Gravity, Bandwidth, and Tokens: Fundamental Constraints on Design

Back in the mid-1990s I read an absolutely amazing article that had a lasting impact on my thinking. Despite looking for it several times over the years, I’ve never been able to find it again. This was the era of 14.4k, 28.8k, and 56k modems, when we used our home landlines to dial up and connect to the internet. The article’s main argument was that, just as architects have to understand and account for gravity in their designs of bridges and buildings, web architects have to understand and account for bandwidth in their website designs. Back in the day, including too many large images on a webpage could “weigh it down” to the point of “collapse.” Your 28.8k connection provided so little bandwidth to your home that you simply couldn’t download that much data in a reasonable amount of time, so after waiting a minute for the page to load you just gave up and went somewhere else.

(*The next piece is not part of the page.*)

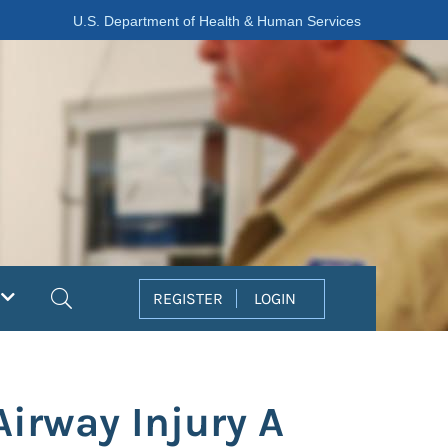
U.S. Department of Health & Human Services
Search
REGISTER
LOGIN
irway Injury A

I was fascinated by the metaphor “data has weight,” and excited by the creative work of making designs that both minimized that weight and distributed it effectively across information architectures (I was running a web design and internet services startup in the mid-1990s). If data has weight, then bandwidth is a fundamental constraint on web designs in the same way that gravity constrains the designs of buildings and bridges.

Recently I’ve been wondering ‘what is the equivalent, fundamental constraint on our designs in today’s era of generative AI?’ The answer is: tokens.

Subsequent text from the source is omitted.